Laboratory testing. When developing the regulatory document and test programs, our experts together with the client discuss the raw materials used and the functional characteristics of the finished product, and then select a suitable laboratory for testing under the agreed program.

Sterilization. When choosing the type of sterilization, it is important to consider the type of packaging and the raw materials used to produce the product. It is also important to consider the selection of an outsourcing service for product decontamination.
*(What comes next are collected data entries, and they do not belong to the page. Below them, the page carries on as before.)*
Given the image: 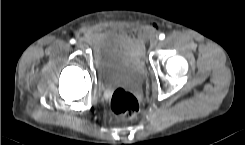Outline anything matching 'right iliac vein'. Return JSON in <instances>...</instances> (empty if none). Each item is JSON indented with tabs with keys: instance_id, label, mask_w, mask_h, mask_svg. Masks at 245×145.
I'll use <instances>...</instances> for the list:
<instances>
[{
	"instance_id": "1",
	"label": "right iliac vein",
	"mask_w": 245,
	"mask_h": 145,
	"mask_svg": "<svg viewBox=\"0 0 245 145\" xmlns=\"http://www.w3.org/2000/svg\"><path fill=\"white\" fill-rule=\"evenodd\" d=\"M75 45H76L77 48H83V47H84V44H83L82 41H77V42L75 43Z\"/></svg>"
}]
</instances>
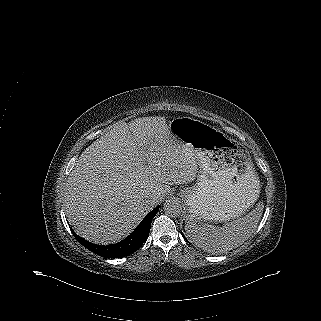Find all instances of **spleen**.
Listing matches in <instances>:
<instances>
[{
	"mask_svg": "<svg viewBox=\"0 0 321 321\" xmlns=\"http://www.w3.org/2000/svg\"><path fill=\"white\" fill-rule=\"evenodd\" d=\"M264 205L259 202L255 209L242 218L214 226L207 221H188L185 230L190 240L199 248L212 254H222L242 245L257 229Z\"/></svg>",
	"mask_w": 321,
	"mask_h": 321,
	"instance_id": "obj_1",
	"label": "spleen"
}]
</instances>
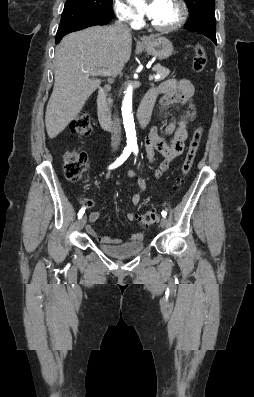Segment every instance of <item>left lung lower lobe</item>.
I'll list each match as a JSON object with an SVG mask.
<instances>
[{"label": "left lung lower lobe", "mask_w": 254, "mask_h": 397, "mask_svg": "<svg viewBox=\"0 0 254 397\" xmlns=\"http://www.w3.org/2000/svg\"><path fill=\"white\" fill-rule=\"evenodd\" d=\"M185 29L201 33L210 38L216 45V20L207 18L200 21H192L190 17L185 25Z\"/></svg>", "instance_id": "1"}]
</instances>
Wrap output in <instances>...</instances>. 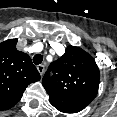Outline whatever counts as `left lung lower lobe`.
<instances>
[{"label": "left lung lower lobe", "instance_id": "1", "mask_svg": "<svg viewBox=\"0 0 117 117\" xmlns=\"http://www.w3.org/2000/svg\"><path fill=\"white\" fill-rule=\"evenodd\" d=\"M56 109H58L59 111L63 112V113H74L71 110L65 108V107H55Z\"/></svg>", "mask_w": 117, "mask_h": 117}]
</instances>
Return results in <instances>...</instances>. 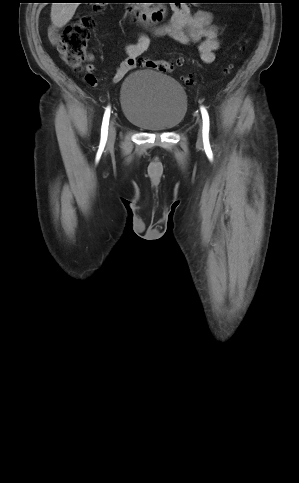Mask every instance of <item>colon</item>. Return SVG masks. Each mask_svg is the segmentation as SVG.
<instances>
[{"label": "colon", "mask_w": 299, "mask_h": 483, "mask_svg": "<svg viewBox=\"0 0 299 483\" xmlns=\"http://www.w3.org/2000/svg\"><path fill=\"white\" fill-rule=\"evenodd\" d=\"M94 24L95 22L92 17L88 15L81 16L68 24L61 36L58 50L64 63L75 71L81 70L85 63L88 41ZM140 64L144 68L169 73L176 66H180L182 62L180 60L172 62L169 60L142 58ZM85 82L88 85H95L97 79L92 73L88 72L85 76ZM185 82L188 85H192L194 80L190 76H187L185 77Z\"/></svg>", "instance_id": "1"}]
</instances>
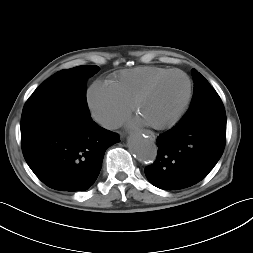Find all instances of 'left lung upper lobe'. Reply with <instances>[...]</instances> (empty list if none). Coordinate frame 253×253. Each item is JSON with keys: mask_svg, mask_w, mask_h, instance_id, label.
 Segmentation results:
<instances>
[{"mask_svg": "<svg viewBox=\"0 0 253 253\" xmlns=\"http://www.w3.org/2000/svg\"><path fill=\"white\" fill-rule=\"evenodd\" d=\"M194 80V95L190 108L181 120H197L212 115H225L223 103L208 83V81L195 69L192 70Z\"/></svg>", "mask_w": 253, "mask_h": 253, "instance_id": "obj_1", "label": "left lung upper lobe"}]
</instances>
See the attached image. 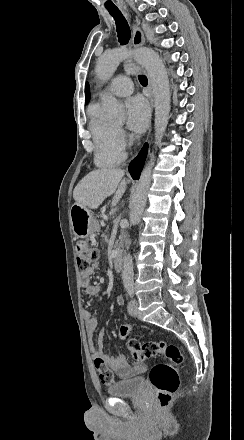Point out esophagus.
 <instances>
[{
  "label": "esophagus",
  "mask_w": 244,
  "mask_h": 440,
  "mask_svg": "<svg viewBox=\"0 0 244 440\" xmlns=\"http://www.w3.org/2000/svg\"><path fill=\"white\" fill-rule=\"evenodd\" d=\"M144 42H145V37H144V33L142 32L141 28L137 25H133L132 46L134 48L142 47V45H144ZM144 73H145V71H144ZM148 90H149V94L147 96L150 101V113H152L153 107H154V100H153V93H152V87H151L150 80H149ZM150 133H151V128L149 130V134Z\"/></svg>",
  "instance_id": "esophagus-1"
}]
</instances>
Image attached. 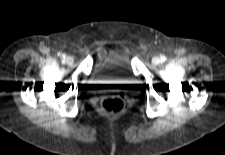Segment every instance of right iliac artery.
<instances>
[{
	"instance_id": "1",
	"label": "right iliac artery",
	"mask_w": 225,
	"mask_h": 155,
	"mask_svg": "<svg viewBox=\"0 0 225 155\" xmlns=\"http://www.w3.org/2000/svg\"><path fill=\"white\" fill-rule=\"evenodd\" d=\"M65 57H66L65 55H62V58H63V59H65Z\"/></svg>"
}]
</instances>
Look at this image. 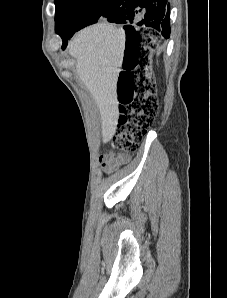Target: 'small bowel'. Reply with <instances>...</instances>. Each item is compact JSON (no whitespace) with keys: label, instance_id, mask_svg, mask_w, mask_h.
<instances>
[{"label":"small bowel","instance_id":"c3829d8e","mask_svg":"<svg viewBox=\"0 0 227 298\" xmlns=\"http://www.w3.org/2000/svg\"><path fill=\"white\" fill-rule=\"evenodd\" d=\"M130 161V155L124 152H107L99 157V162L105 172H112Z\"/></svg>","mask_w":227,"mask_h":298}]
</instances>
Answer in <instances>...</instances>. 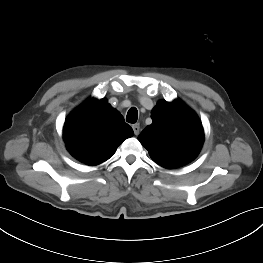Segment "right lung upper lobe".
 <instances>
[{
	"label": "right lung upper lobe",
	"mask_w": 263,
	"mask_h": 263,
	"mask_svg": "<svg viewBox=\"0 0 263 263\" xmlns=\"http://www.w3.org/2000/svg\"><path fill=\"white\" fill-rule=\"evenodd\" d=\"M132 135V128L106 99L85 101L70 113L63 128L68 151L90 166L108 160L117 147Z\"/></svg>",
	"instance_id": "cb5924a9"
}]
</instances>
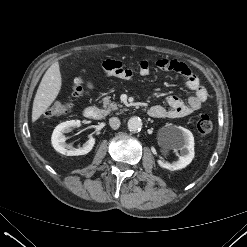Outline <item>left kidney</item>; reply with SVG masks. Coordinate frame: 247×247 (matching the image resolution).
Listing matches in <instances>:
<instances>
[{
  "instance_id": "obj_1",
  "label": "left kidney",
  "mask_w": 247,
  "mask_h": 247,
  "mask_svg": "<svg viewBox=\"0 0 247 247\" xmlns=\"http://www.w3.org/2000/svg\"><path fill=\"white\" fill-rule=\"evenodd\" d=\"M171 148L180 150L181 156L178 161L172 164L159 161L162 168L174 171L185 168L194 158V137L190 130L183 127H173V133L170 138Z\"/></svg>"
}]
</instances>
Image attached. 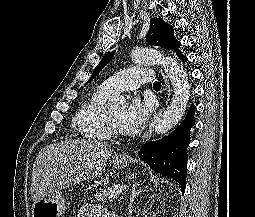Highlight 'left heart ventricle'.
Returning <instances> with one entry per match:
<instances>
[{
  "label": "left heart ventricle",
  "mask_w": 255,
  "mask_h": 217,
  "mask_svg": "<svg viewBox=\"0 0 255 217\" xmlns=\"http://www.w3.org/2000/svg\"><path fill=\"white\" fill-rule=\"evenodd\" d=\"M110 115H111V118L113 120V122L115 123L116 127L121 131V120H122V117L125 113V109H116V110H113V111H110L109 112Z\"/></svg>",
  "instance_id": "obj_1"
}]
</instances>
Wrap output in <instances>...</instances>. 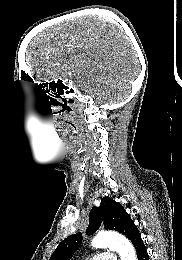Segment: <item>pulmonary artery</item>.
Here are the masks:
<instances>
[{"mask_svg":"<svg viewBox=\"0 0 182 260\" xmlns=\"http://www.w3.org/2000/svg\"><path fill=\"white\" fill-rule=\"evenodd\" d=\"M90 260H116V257L111 252H102L93 256Z\"/></svg>","mask_w":182,"mask_h":260,"instance_id":"1","label":"pulmonary artery"}]
</instances>
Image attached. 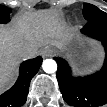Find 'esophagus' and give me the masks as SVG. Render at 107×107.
I'll return each instance as SVG.
<instances>
[{"label":"esophagus","mask_w":107,"mask_h":107,"mask_svg":"<svg viewBox=\"0 0 107 107\" xmlns=\"http://www.w3.org/2000/svg\"><path fill=\"white\" fill-rule=\"evenodd\" d=\"M53 53H54V50L50 47H45L41 51V55L43 58L51 57L53 55Z\"/></svg>","instance_id":"obj_1"}]
</instances>
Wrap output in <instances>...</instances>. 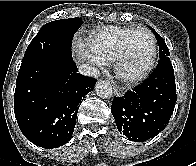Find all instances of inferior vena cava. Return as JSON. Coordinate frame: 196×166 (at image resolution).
<instances>
[{
  "mask_svg": "<svg viewBox=\"0 0 196 166\" xmlns=\"http://www.w3.org/2000/svg\"><path fill=\"white\" fill-rule=\"evenodd\" d=\"M78 71L80 74L84 76H89V77H98L99 76V71L97 68L89 65V64H81L78 66Z\"/></svg>",
  "mask_w": 196,
  "mask_h": 166,
  "instance_id": "602c4592",
  "label": "inferior vena cava"
}]
</instances>
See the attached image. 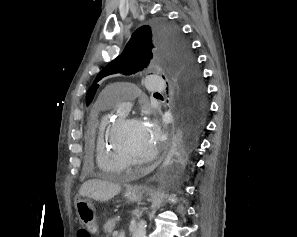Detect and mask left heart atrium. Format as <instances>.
<instances>
[{"label":"left heart atrium","instance_id":"39dd6f15","mask_svg":"<svg viewBox=\"0 0 297 237\" xmlns=\"http://www.w3.org/2000/svg\"><path fill=\"white\" fill-rule=\"evenodd\" d=\"M141 124L143 126L146 136L154 145H157L161 135L158 122L154 119L147 117L143 121H141Z\"/></svg>","mask_w":297,"mask_h":237}]
</instances>
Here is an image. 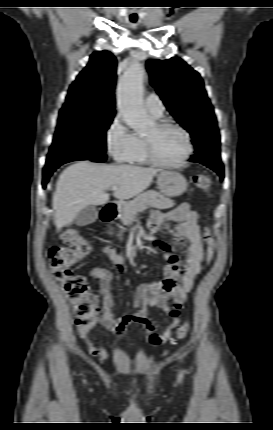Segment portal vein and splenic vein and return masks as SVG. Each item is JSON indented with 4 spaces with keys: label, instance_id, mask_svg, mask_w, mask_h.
I'll return each instance as SVG.
<instances>
[{
    "label": "portal vein and splenic vein",
    "instance_id": "obj_1",
    "mask_svg": "<svg viewBox=\"0 0 273 430\" xmlns=\"http://www.w3.org/2000/svg\"><path fill=\"white\" fill-rule=\"evenodd\" d=\"M111 190L116 191V190H118V187H117V186H112V187H111Z\"/></svg>",
    "mask_w": 273,
    "mask_h": 430
}]
</instances>
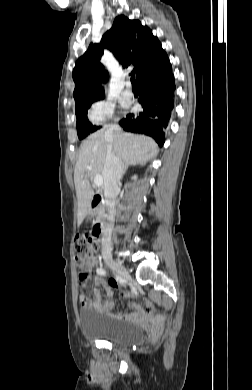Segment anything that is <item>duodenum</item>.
I'll return each mask as SVG.
<instances>
[{
    "label": "duodenum",
    "mask_w": 252,
    "mask_h": 390,
    "mask_svg": "<svg viewBox=\"0 0 252 390\" xmlns=\"http://www.w3.org/2000/svg\"><path fill=\"white\" fill-rule=\"evenodd\" d=\"M103 203H104V195L102 193H96L92 199V208L95 210ZM106 227H107V222L105 220H98L94 225L93 229L96 231L98 236L99 235L105 236Z\"/></svg>",
    "instance_id": "410a0bca"
}]
</instances>
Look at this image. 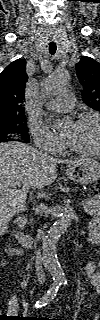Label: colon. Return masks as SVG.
I'll list each match as a JSON object with an SVG mask.
<instances>
[{
	"label": "colon",
	"instance_id": "1",
	"mask_svg": "<svg viewBox=\"0 0 100 320\" xmlns=\"http://www.w3.org/2000/svg\"><path fill=\"white\" fill-rule=\"evenodd\" d=\"M89 241L94 246H98L100 244V234L98 226L95 225L92 227Z\"/></svg>",
	"mask_w": 100,
	"mask_h": 320
}]
</instances>
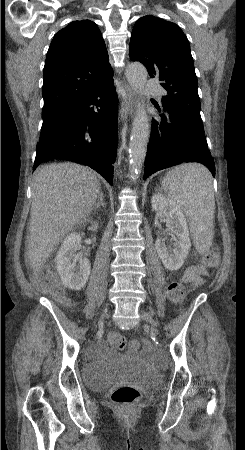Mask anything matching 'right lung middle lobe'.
Instances as JSON below:
<instances>
[{
    "instance_id": "right-lung-middle-lobe-1",
    "label": "right lung middle lobe",
    "mask_w": 245,
    "mask_h": 450,
    "mask_svg": "<svg viewBox=\"0 0 245 450\" xmlns=\"http://www.w3.org/2000/svg\"><path fill=\"white\" fill-rule=\"evenodd\" d=\"M48 113H42V118H44Z\"/></svg>"
}]
</instances>
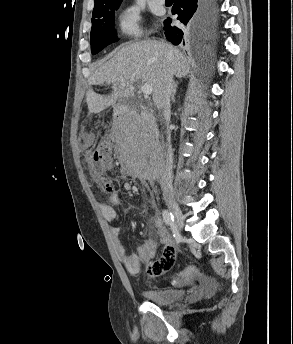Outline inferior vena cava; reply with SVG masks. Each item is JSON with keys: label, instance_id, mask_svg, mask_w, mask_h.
<instances>
[{"label": "inferior vena cava", "instance_id": "obj_1", "mask_svg": "<svg viewBox=\"0 0 293 344\" xmlns=\"http://www.w3.org/2000/svg\"><path fill=\"white\" fill-rule=\"evenodd\" d=\"M173 75L170 71H167L164 77L163 84L159 90L158 98L156 100V106L163 111L165 124L167 125V142L163 144L165 164L162 168L160 185L162 188L164 197H173L172 187V167H173V152L171 147V134L168 129L171 117L170 110V97L173 90Z\"/></svg>", "mask_w": 293, "mask_h": 344}]
</instances>
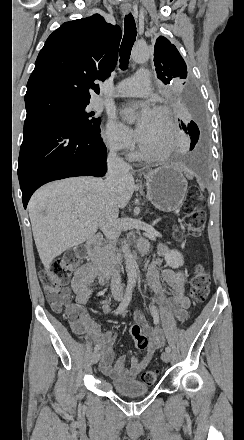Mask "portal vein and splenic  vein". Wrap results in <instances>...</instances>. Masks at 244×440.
<instances>
[{
  "instance_id": "1",
  "label": "portal vein and splenic vein",
  "mask_w": 244,
  "mask_h": 440,
  "mask_svg": "<svg viewBox=\"0 0 244 440\" xmlns=\"http://www.w3.org/2000/svg\"><path fill=\"white\" fill-rule=\"evenodd\" d=\"M75 224H79V220H75Z\"/></svg>"
}]
</instances>
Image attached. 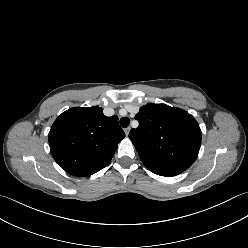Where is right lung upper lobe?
<instances>
[{
  "label": "right lung upper lobe",
  "mask_w": 248,
  "mask_h": 248,
  "mask_svg": "<svg viewBox=\"0 0 248 248\" xmlns=\"http://www.w3.org/2000/svg\"><path fill=\"white\" fill-rule=\"evenodd\" d=\"M51 154L74 176H89L104 168L125 137L118 117H107L98 106L71 108L55 120L49 132Z\"/></svg>",
  "instance_id": "cb5924a9"
}]
</instances>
Further, it is necessary to describe the entire sterilization process and sterility confirmation in a validation report.

More detailed information about the importance of research and other subtleties is always available on the company's website, in the section LCS Blogwhere we share our experiences and observations.

3. the third and final stage, where the main evaluation of medical devices takes place and where we lay down the risks, is the collection and submission of the finished product dossier to the National Center. The most important thing in this period, is to fully understand the client's objectives and agree on all the data to be filled in. According to our observations, more than half of the problems and inaccuracies during registration occur due to inconsistency of information between applicants and clients. It is very important to pay attention to filling out the application, because the specialists of the state body use these data to transfer them to the state register. Moreover, there is a final, technical stage - the safety assessment of medical devices, during which the applicant is given the opportunity to once again check his personal account and all the data. They will also influence the registration certificate.